A comparative descriptive study examining the perceptions of cancer patients, family caregivers, and nurses on patient symptom severity in Turkey.

PURPOSE: Perform a comparative descriptive study that aims to describe the symptom severity of patients receiving chemotherapy and to compare patient self-reports of symptom severity with inferences made by nurses and family caregivers. METHODS AND SAMPLE: The study was performed in the chemotherapy unit of a university hospital. The study was conducted on 119 patients undergoing chemotherapy that had a family caregiver and a nurse (n = 7) primarily responsible for their care. Symptom assessments were completed using the Edmonton Symptom Assessment System (ESAS). Symptoms were rated independently by the patient, caregiver and nurse.
RESULTS: The patients reported severe tiredness, loss of well-being, anxiety, drowsiness, appetite changes, depression, pain and nausea.

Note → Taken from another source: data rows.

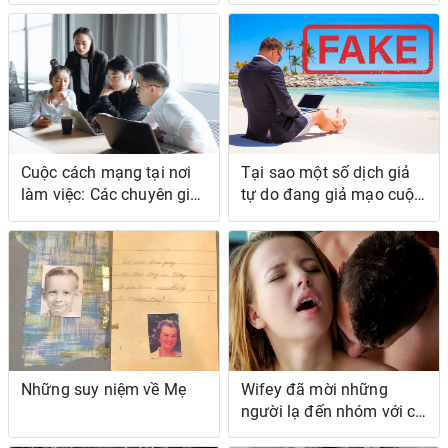
khẩu của bạn như thế
nào
Cuộc cách mạng tại nơi
Tại sao một số dịch giả
làm việc: Các chuyên gia
tự do đang giả mạo cuộc
hàng đầu thảo luận về
sống của họ
công việc kết hợp và từ
xa
Những suy niệm về Mẹ
Wifey đã mời những
người lạ đến nhóm với cô
ấy trong một chuyến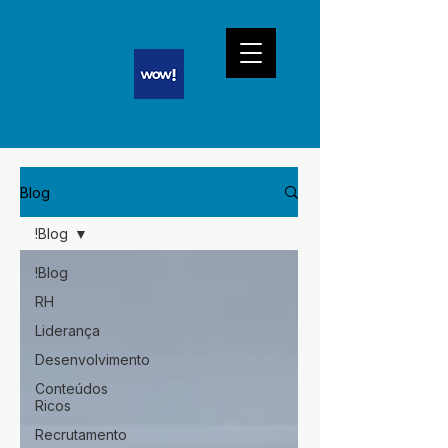
Blog
!Blog
!Blog
RH
Liderança
Desenvolvimento
Conteúdos
Ricos
Recrutamento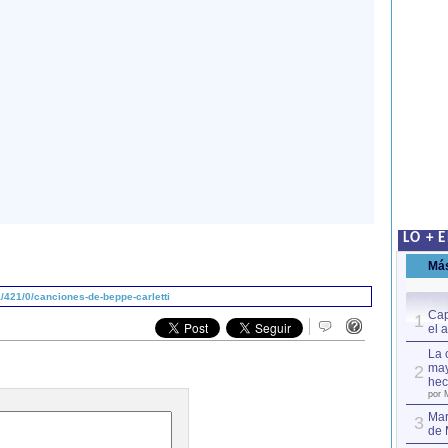
LO + 
Má
421/0/canciones-de-beppe-carletti
Cap
1
el 
La 
may
2
hec
por 
Mar
3
de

The patients and caregivers showed a strong agreement of the patients' symptoms (P < .001). Patients and nurses showed poor to fair agreement of the symptoms of pain, tiredness, nausea, depression, drowsiness, appetite, loss of well-being, skin and nail changes, mouth sores, and hand numbness (P < .05). The patients' mean scores of symptoms such as pain, depression, anxiety, drowsiness and loss of well-being were lower than those of the caregivers. The patients' mean scores of symptoms such as tiredness, shortness of breath, skin and nail changes and mouth sores were higher than scores of nurses (P < .05).
CONCLUSION: Perceptions of formal or informal caregivers about symptoms in patients with cancer will help clinicians to develop strategies or approaches to improve the caregiver symptom assessment.